[Collected data]
· · · ·

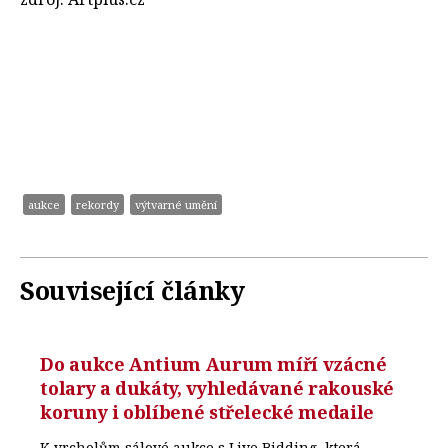
aukce
rekordy
výtvarné umění
Související články
Do aukce Antium Aurum míří vzácné
tolary a dukáty, vyhledávané rakouské
koruny i oblíbené střelecké medaile
K vrcholům sálové aukce s Live Bidding, která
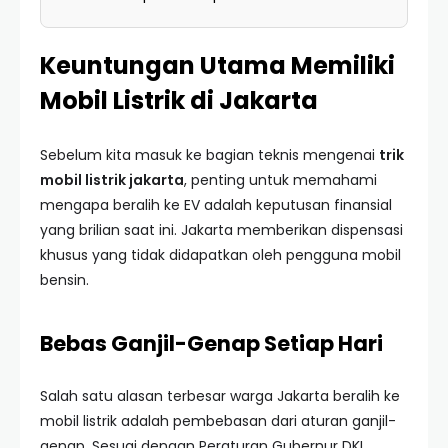
Keuntungan Utama Memiliki
Mobil Listrik di Jakarta
Sebelum kita masuk ke bagian teknis mengenai
trik
mobil listrik jakarta
, penting untuk memahami
mengapa beralih ke EV adalah keputusan finansial
yang brilian saat ini. Jakarta memberikan dispensasi
khusus yang tidak didapatkan oleh pengguna mobil
bensin.
Bebas Ganjil-Genap Setiap Hari
Salah satu alasan terbesar warga Jakarta beralih ke
mobil listrik adalah pembebasan dari aturan ganjil-
genap. Sesuai dengan Peraturan Gubernur DKI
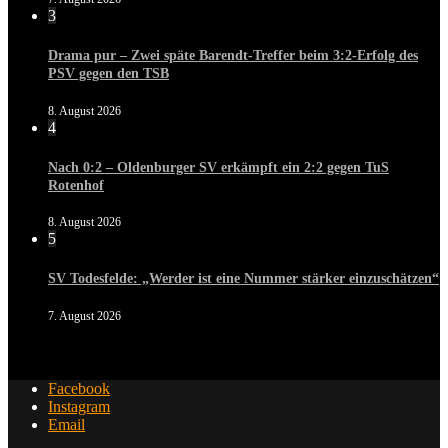
3
Drama pur – Zwei späte Barendt-Treffer beim 3:2-Erfolg des
PSV gegen den TSB
8. August 2026
4
Nach 0:2 – Oldenburger SV erkämpft ein 2:2 gegen TuS
Rotenhof
8. August 2026
5
SV Todesfelde: „Werder ist eine Nummer stärker einzuschätzen“
7. August 2026
Facebook
Instagram
Email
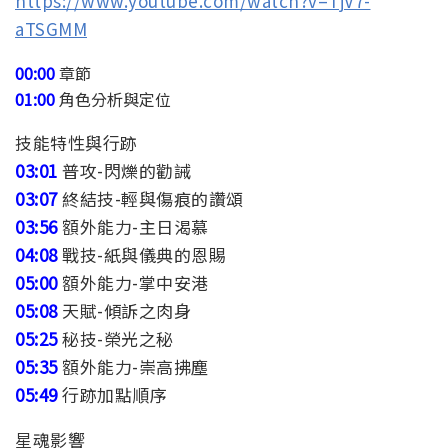
https://www.youtube.com/watch?v=TjV7-
aTSGMM
00:00
章節
01:00
角色分析與定位
技能特性與行跡
03:01
普攻-閃爍的勸誡
03:07
終結技-輕與傷痕的讚頌
03:56
額外能力-主日渴慕
04:08
戰技-紙與儀典的恩賜
05:00
額外能力-掌中安港
05:08
天賦-傾訴之肉身
05:25
秘技-榮光之秘
05:35
額外能力-崇高拂塵
05:49
行跡加點順序
星魂影響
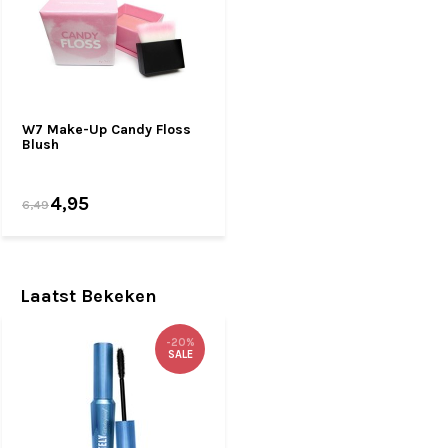
W7 Make-Up Candy Floss
Blush
4,95
6,49
Laatst Bekeken
-20%
SALE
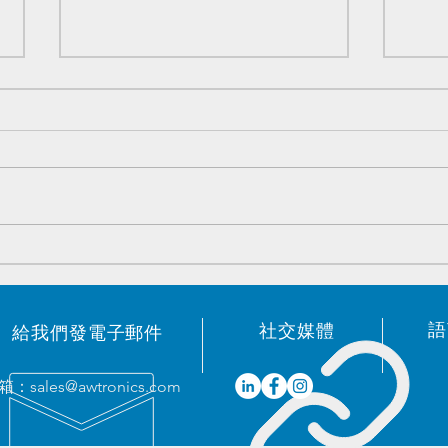
原装電子元器件优势庫存 -
原装
2023/05/19
202
語
​社交媒體
給我們發電子郵件
箱：
sales@awtronics.com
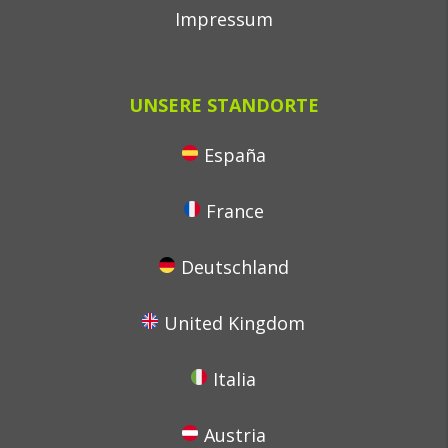
Impressum
UNSERE STANDORTE
España
France
Deutschland
United Kingdom
Italia
Austria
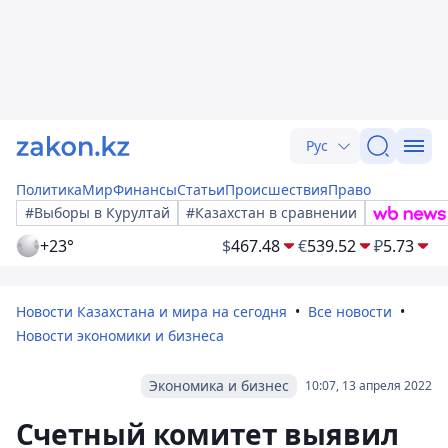
Рус
Политика
Мир
Финансы
Статьи
Происшествия
Право
#Выборы в Курултай
#Казахстан в сравнении
+23°
$
467.48
€
539.52
₽
5.73
Новости Казахстана и мира на сегодня
Все новости
Новости экономики и бизнеса
Экономика и бизнес
10:07, 13 апреля 2022
Счетный комитет выявил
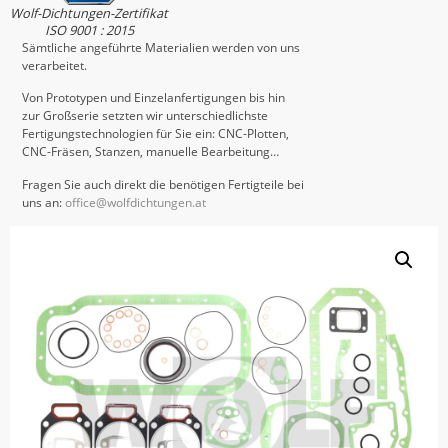
Wolf-Dichtungen-Zertifikat
ISO 9001 : 2015
Sämtliche angeführte Materialien werden von uns
verarbeitet.
Von Prototypen und Einzelanfertigungen bis hin
zur Großserie setzten wir unterschiedlichste
Fertigungstechnologien für Sie ein: CNC-Plotten,
CNC-Fräsen, Stanzen, manuelle Bearbeitung…
Fragen Sie auch direkt die benötigen Fertigteile bei
uns an:
office@wolfdichtungen.at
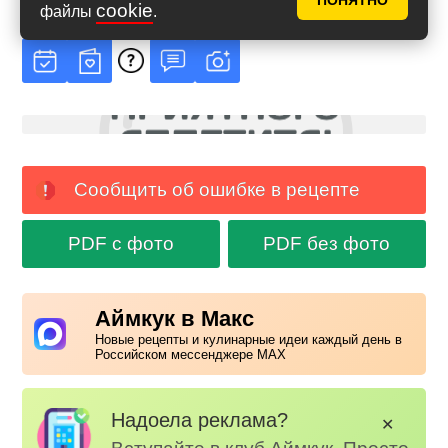
ПОНЯТНО
на основе
11
голосов
cookie
файлы
.
Сообщить об ошибке в рецепте
PDF с фото
PDF без фото
Аймкук в Макс
Новые рецепты и кулинарные идеи каждый день в
Российском мессенджере MAX
Надоела реклама?
✕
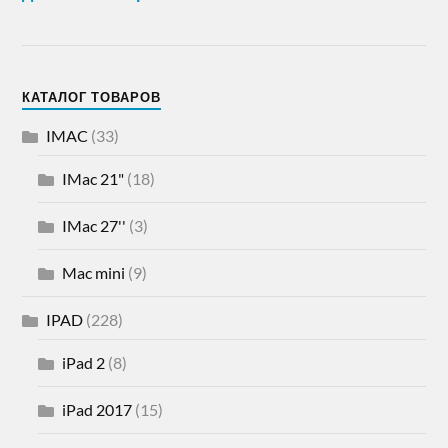
КАТАЛОГ ТОВАРОВ
IMAC
(33)
IMac 21"
(18)
IMac 27''
(3)
Mac mini
(9)
IPAD
(228)
iPad 2
(8)
iPad 2017
(15)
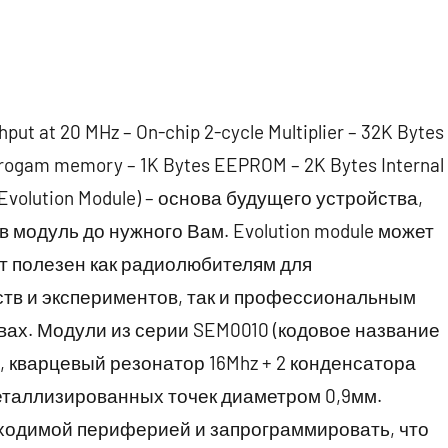
put at 20 MHz – On-chip 2-cycle Multiplier – 32K Bytes
progam memory – 1K Bytes EEPROM – 2K Bytes Internal
olution Module) – основа будущего устройства,
 модуль до нужного Вам. Evolution module может
т полезен как радиолюбителям для
тв и экспериментов, так и профессиональным
вах. Модули из серии SEM0010 (кодовое название
ер, кварцевый резонатор 16Mhz + 2 конденсатора
металлизированных точек диаметром 0,9мм.
бходимой периферией и запрограммировать, что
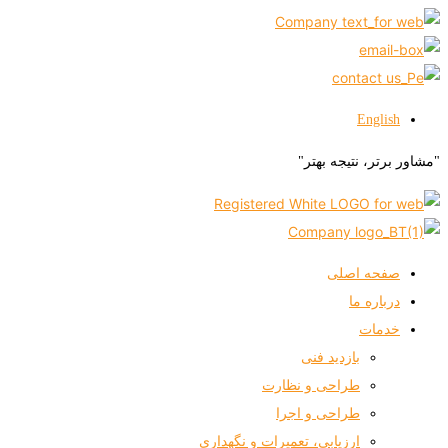
English
"مشاور برتر، نتیجه بهتر"
صفحه اصلی
درباره ما
خدمات
بازدید فنی
طراحی و نظارت
طراحی و اجرا
ارزیابی، تعمیرات و نگهداری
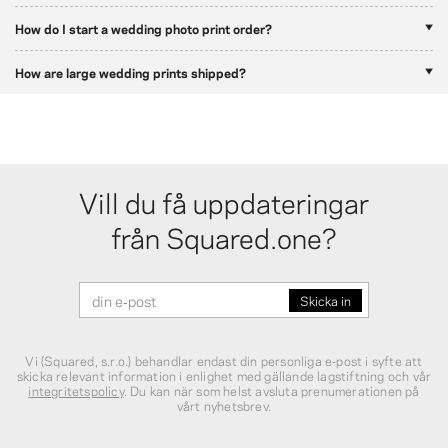
How do I start a wedding photo print order?
How are large wedding prints shipped?
Vill du få uppdateringar
från Squared.one?
Vi (Squared, s.r.o.) behandlar endast din personliga e‑post i syfte att
skicka relevant information i enlighet med gällande lagstiftning och vår
integritetspolicy
. Du kan när som helst avsluta prenumerationen på
vårt nyhetsbrev.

· · · ·

*Work to be completed*
In the entries above, identify every line with the word "gegen". Copy those lines.

*Answer for the task*
PSV gegen den TSB
Nach 0:2 – Oldenburger SV erkämpft ein 2:2 gegen TuS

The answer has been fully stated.